Presentations at a committee of the National Academies of Science currently studying the April 20 explosion at the Macondo well in the Gulf of Mexico, have indicated gaping regulatory and operational loopholes that need to be properly addressed by proper regulations if such accidents must be prevented in the future. However, much more important than such regulations, is the will to enforce them and to make regulatory officers accountable for their assessments (or lack thereof). Unenforced regulations or opaque regulatory processes are as good as no regulations and often breed a culture of graft.
Secondly, for operators, the gains from skimping on due processes are often ephemeral and do not justify the much larger, associated losses of the medium and longer term. The oil major BP, racked up quite a disproportionately (if not notoriously) large number of safety violations; and while a final report of findings on the Macondo well disaster is yet to be issued, there are clear indications that due processes were not employed in some critical operational functions. For example, as reported, certain critical integrity tests were omitted while the design of some crucial systems was woefully flawed; even supervisors aboard the ill-fated rig were reportedly aware one year earlier, of its disabled alarm systems, a situation that could prove crucial in liability considerations.
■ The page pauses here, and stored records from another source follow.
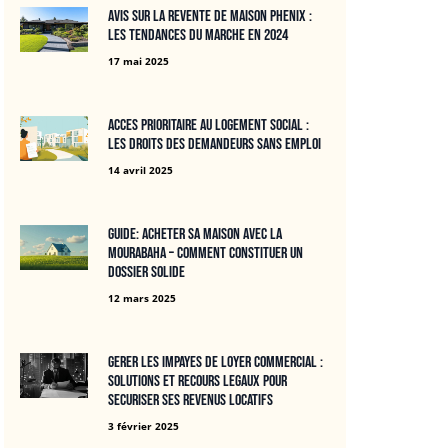
Avis sur la revente de maison Phenix :
Les tendances du marche en 2024
17 mai 2025
Acces prioritaire au logement social :
les droits des demandeurs sans emploi
14 avril 2025
Guide: Acheter sa maison avec la
mourabaha – Comment constituer un
dossier solide
12 mars 2025
Gerer les impayes de loyer commercial :
solutions et recours legaux pour
securiser ses revenus locatifs
3 février 2025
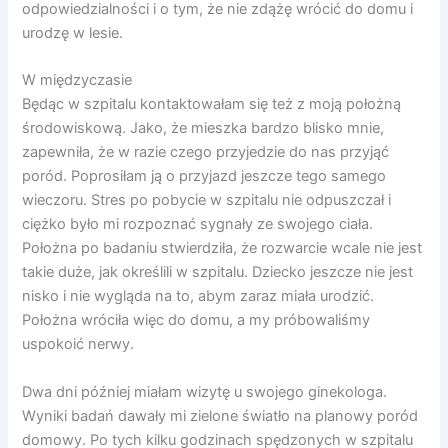
odpowiedzialności i o tym, że nie zdążę wrócić do domu i
urodzę w lesie.
W międzyczasie
Będąc w szpitalu kontaktowałam się też z moją położną
środowiskową. Jako, że mieszka bardzo blisko mnie,
zapewniła, że w razie czego przyjedzie do nas przyjąć
poród. Poprosiłam ją o przyjazd jeszcze tego samego
wieczoru. Stres po pobycie w szpitalu nie odpuszczał i
ciężko było mi rozpoznać sygnały ze swojego ciała.
Położna po badaniu stwierdziła, że rozwarcie wcale nie jest
takie duże, jak określili w szpitalu. Dziecko jeszcze nie jest
nisko i nie wygląda na to, abym zaraz miała urodzić.
Położna wróciła więc do domu, a my próbowaliśmy
uspokoić nerwy.
Dwa dni później miałam wizytę u swojego ginekologa.
Wyniki badań dawały mi zielone światło na planowy poród
domowy. Po tych kilku godzinach spędzonych w szpitalu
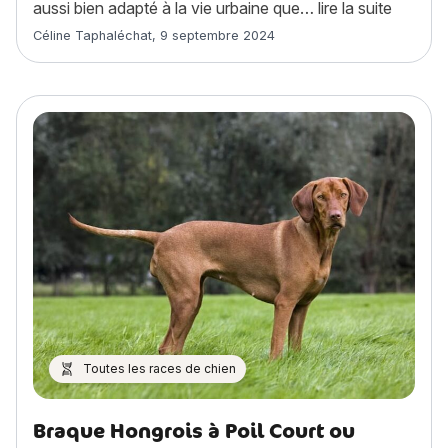
« Boston
aussi bien adapté à la vie urbaine que…
lire la suite
Article rédigé par
Céline Taphaléchat
,
9 septembre 2024
Toutes les races de chien
Braque Hongrois à Poil Court ou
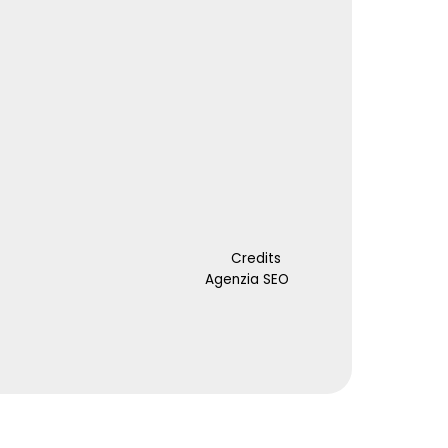
Credits
Agenzia SEO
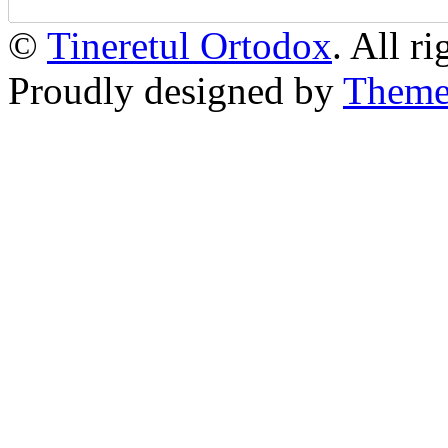
©
Tineretul Ortodox
. All r
Proudly designed by
Theme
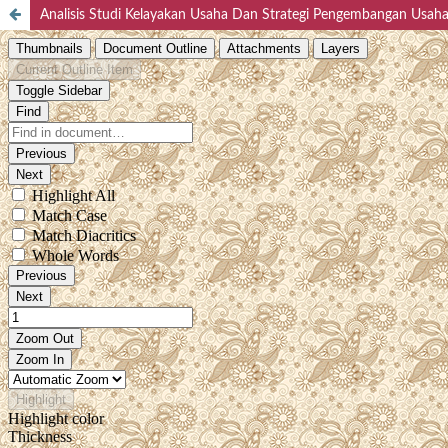
Analisis Studi Kelayakan Usaha Dan Strategi Pengembangan Usah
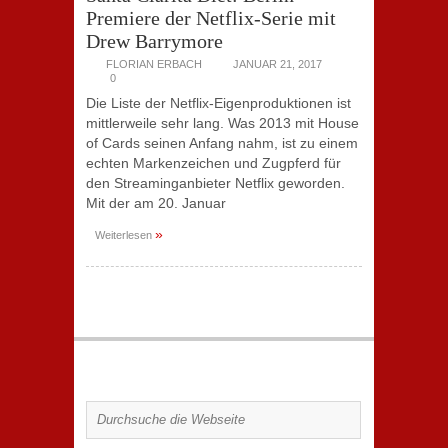
Premiere der Netflix-Serie mit
Drew Barrymore
FLORIAN ERBACH
JANUAR 21, 2017
0
Die Liste der Netflix-Eigenproduktionen ist
mittlerweile sehr lang. Was 2013 mit House
of Cards seinen Anfang nahm, ist zu einem
echten Markenzeichen und Zugpferd für
den Streaminganbieter Netflix geworden.
Mit der am 20. Januar
»
Weiterlesen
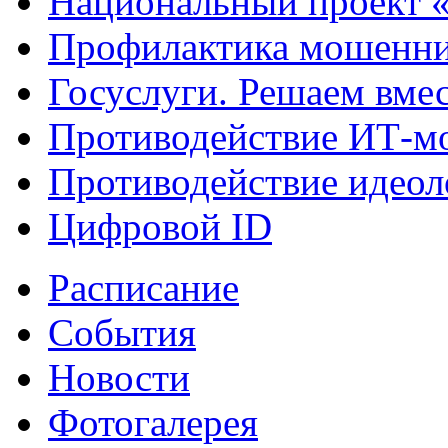
Национальный проект 
Профилактика мошенни
Госуслуги. Решаем вме
Противодействие ИТ-м
Противодействие идеол
Цифровой ID
Расписание
События
Новости
Фотогалерея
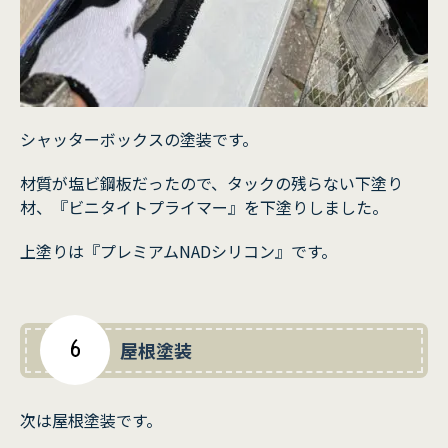
シャッターボックスの塗装です。
材質が塩ビ鋼板だったので、タックの残らない下塗り
材、『ビニタイトプライマー』を下塗りしました。
上塗りは『プレミアムNADシリコン』です。
6
屋根塗装
次は屋根塗装です。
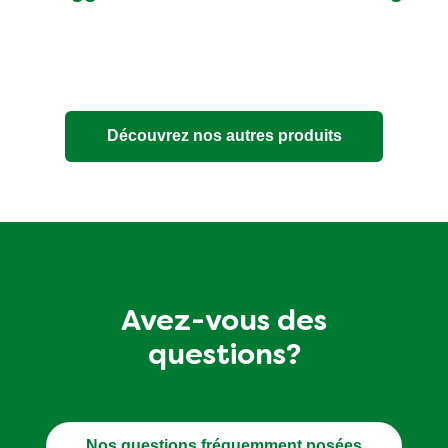
ce
product
Découvrez nos autres produits
Avez-vous des
questions?
Nos questions fréquemment posées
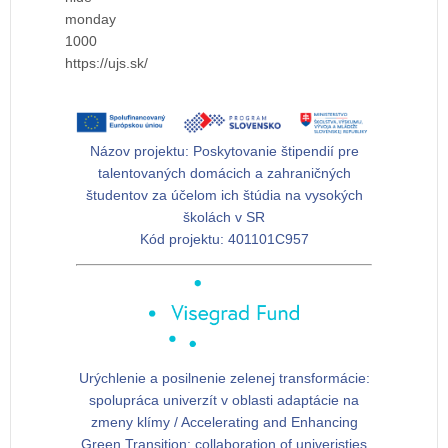
monday
1000
https://ujs.sk/
Názov projektu:
Poskytovanie štipendií pre
talentovaných domácich a zahraničných
študentov za účelom ich štúdia na vysokých
školách v SR
Kód projektu:
401101C957
Urýchlenie a posilnenie zelenej transformácie:
spolupráca univerzít v oblasti adaptácie na
zmeny klímy / Accelerating and Enhancing
Green Transition: collaboration of univeristies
The potential liability of that disaster would certainly be unsavory to BP and investors who saw shares slide by as much as 45% at one point.
Third, many oil producing companies, especially at their top management levels need to upgrade their public communication skills. They quite often bear such cavalier attitudes (even if unintended) that are inimical to the very corporate brands they represent. The verbal gaffes of Tony Hayward – CEO of BP – in the aftermath of the Macondo well explosion, made him a proverbial “stench in the nostrils” of Americans, compounding the woes of the BP brand in their country; and when an incensed president Barack Obama joined the fray, the fate of Mr. Hayward was sealed.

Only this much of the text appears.